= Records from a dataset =

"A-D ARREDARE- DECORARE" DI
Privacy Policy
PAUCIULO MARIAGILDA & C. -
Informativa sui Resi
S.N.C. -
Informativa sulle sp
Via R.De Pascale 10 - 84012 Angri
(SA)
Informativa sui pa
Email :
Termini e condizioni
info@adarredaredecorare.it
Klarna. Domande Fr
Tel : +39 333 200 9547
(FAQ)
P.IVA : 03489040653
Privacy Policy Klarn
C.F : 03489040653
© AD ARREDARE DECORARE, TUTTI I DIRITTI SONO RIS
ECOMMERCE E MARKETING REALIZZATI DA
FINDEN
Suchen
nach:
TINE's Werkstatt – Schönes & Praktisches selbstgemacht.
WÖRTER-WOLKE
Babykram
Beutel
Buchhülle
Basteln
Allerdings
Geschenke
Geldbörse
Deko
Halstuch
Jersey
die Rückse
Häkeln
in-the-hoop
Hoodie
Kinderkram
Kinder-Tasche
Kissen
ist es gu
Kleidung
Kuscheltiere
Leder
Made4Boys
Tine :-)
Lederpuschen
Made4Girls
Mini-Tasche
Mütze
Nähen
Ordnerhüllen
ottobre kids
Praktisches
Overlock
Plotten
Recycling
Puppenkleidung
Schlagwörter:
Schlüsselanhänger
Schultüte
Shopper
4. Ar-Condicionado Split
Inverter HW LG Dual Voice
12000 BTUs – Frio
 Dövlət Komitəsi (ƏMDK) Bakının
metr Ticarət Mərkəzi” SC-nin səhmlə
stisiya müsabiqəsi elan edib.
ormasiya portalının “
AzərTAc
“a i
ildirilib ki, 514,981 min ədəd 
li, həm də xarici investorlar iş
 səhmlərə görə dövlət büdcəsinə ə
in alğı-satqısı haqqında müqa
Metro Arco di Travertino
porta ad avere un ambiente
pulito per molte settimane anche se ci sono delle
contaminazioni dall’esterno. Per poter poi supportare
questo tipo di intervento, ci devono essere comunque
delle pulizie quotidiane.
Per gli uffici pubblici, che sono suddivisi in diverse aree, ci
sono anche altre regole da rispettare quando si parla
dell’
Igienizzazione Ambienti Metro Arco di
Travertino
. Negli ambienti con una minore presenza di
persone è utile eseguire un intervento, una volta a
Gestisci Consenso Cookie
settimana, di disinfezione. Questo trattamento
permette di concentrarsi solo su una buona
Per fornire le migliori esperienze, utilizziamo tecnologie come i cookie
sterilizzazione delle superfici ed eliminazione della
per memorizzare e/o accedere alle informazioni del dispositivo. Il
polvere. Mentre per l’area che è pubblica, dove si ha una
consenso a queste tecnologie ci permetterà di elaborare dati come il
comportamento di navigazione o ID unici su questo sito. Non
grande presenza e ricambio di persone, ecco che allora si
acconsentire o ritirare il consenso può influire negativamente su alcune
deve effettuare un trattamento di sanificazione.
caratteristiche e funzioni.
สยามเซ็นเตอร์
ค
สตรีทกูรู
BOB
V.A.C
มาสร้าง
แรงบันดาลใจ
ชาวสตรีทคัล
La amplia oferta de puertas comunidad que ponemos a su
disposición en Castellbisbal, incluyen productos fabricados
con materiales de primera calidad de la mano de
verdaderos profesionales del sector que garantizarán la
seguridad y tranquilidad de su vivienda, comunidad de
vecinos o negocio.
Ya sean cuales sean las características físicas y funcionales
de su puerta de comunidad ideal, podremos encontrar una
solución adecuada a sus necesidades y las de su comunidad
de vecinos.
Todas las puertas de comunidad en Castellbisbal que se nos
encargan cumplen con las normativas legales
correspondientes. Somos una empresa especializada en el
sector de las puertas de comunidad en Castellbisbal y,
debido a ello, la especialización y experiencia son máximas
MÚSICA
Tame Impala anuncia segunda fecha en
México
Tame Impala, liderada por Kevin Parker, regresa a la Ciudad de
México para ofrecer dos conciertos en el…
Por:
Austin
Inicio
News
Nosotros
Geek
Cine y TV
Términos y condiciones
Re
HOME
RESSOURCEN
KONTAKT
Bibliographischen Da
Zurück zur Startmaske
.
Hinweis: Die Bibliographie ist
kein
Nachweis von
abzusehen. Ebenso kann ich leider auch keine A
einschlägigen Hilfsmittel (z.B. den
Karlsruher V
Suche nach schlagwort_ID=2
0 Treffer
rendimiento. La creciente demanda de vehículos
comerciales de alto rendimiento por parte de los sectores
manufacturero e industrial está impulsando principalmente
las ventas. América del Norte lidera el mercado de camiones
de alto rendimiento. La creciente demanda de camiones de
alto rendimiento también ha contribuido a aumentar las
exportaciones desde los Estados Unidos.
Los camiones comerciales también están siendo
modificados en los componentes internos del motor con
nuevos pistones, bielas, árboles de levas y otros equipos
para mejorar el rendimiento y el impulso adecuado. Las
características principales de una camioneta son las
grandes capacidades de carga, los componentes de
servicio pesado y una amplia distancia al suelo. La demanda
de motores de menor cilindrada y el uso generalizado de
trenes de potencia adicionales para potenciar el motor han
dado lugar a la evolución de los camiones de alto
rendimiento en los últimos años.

= INSTRUCTIONS FOR THE TASK =
Give again exactly, and only, the lines above starting at the one with "ECOMMERCE E MARKETING REALIZZATI DA" and ending at the one with "minore presenza di".

= YOUR SOLUTION =
ECOMMERCE E MARKETING REALIZZATI DA
FINDEN
Suchen
nach:
TINE's Werkstatt – Schönes & Praktisches selbstgemacht.
WÖRTER-WOLKE
Babykram
Beutel
Buchhülle
Basteln
Allerdings
Geschenke
Geldbörse
Deko
Halstuch
Jersey
die Rückse
Häkeln
in-the-hoop
Hoodie
Kinderkram
Kinder-Tasche
Kissen
ist es gu
Kleidung
Kuscheltiere
Leder
Made4Boys
Tine :-)
Lederpuschen
Made4Girls
Mini-Tasche
Mütze
Nähen
Ordnerhüllen
ottobre kids
Praktisches
Overlock
Plotten
Recycling
Puppenkleidung
Schlagwörter:
Schlüsselanhänger
Schultüte
Shopper
4. Ar-Condicionado Split
Inverter HW LG Dual Voice
12000 BTUs – Frio
 Dövlət Komitəsi (ƏMDK) Bakının
metr Ticarət Mərkəzi” SC-nin səhmlə
stisiya müsabiqəsi elan edib.
ormasiya portalının “
AzərTAc
“a i
ildirilib ki, 514,981 min ədəd 
li, həm də xarici investorlar iş
 səhmlərə görə dövlət büdcəsinə ə
in alğı-satqısı haqqında müqa
Metro Arco di Travertino
porta ad avere un ambiente
pulito per molte settimane anche se ci sono delle
contaminazioni dall’esterno. Per poter poi supportare
questo tipo di intervento, ci devono essere comunque
delle pulizie quotidiane.
Per gli uffici pubblici, che sono suddivisi in diverse aree, ci
sono anche altre regole da rispettare quando si parla
dell’
Igienizzazione Ambienti Metro Arco di
Travertino
. Negli ambienti con una minore presenza di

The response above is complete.